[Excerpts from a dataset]

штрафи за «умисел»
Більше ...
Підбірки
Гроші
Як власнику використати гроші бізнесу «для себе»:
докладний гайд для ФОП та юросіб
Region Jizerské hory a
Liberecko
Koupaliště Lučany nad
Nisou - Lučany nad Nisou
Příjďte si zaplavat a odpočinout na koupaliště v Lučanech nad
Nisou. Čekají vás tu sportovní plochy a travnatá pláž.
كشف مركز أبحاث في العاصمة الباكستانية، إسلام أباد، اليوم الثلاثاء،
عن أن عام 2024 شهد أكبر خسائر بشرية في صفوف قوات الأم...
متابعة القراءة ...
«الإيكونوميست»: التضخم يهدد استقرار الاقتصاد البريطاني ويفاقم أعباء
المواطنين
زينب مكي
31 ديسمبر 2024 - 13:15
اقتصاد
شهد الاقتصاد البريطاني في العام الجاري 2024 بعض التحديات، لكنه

--

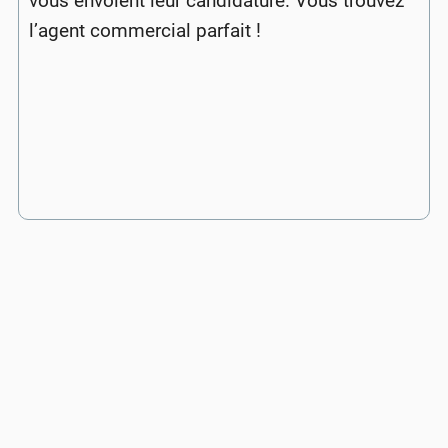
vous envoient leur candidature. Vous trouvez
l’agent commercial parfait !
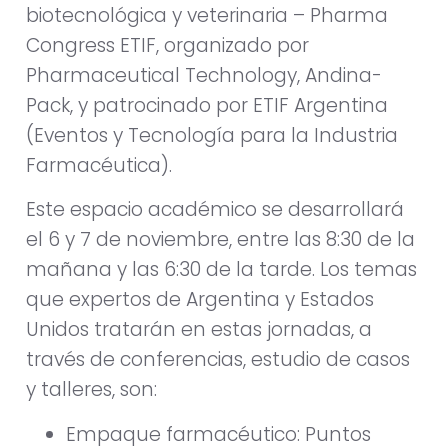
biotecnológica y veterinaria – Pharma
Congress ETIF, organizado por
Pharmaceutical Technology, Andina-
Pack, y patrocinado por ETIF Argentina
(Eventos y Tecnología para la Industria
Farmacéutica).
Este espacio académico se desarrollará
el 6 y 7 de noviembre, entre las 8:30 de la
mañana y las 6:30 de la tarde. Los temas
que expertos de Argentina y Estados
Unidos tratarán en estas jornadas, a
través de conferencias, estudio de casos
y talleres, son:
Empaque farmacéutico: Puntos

--- TASK ---
For each line in the data that contains the string "الاقتصاد", give a copy of that line.

--- RESULT OF THIS TASK ---
«الإيكونوميست»: التضخم يهدد استقرار الاقتصاد البريطاني ويفاقم أعباء
شهد الاقتصاد البريطاني في العام الجاري 2024 بعض التحديات، لكنه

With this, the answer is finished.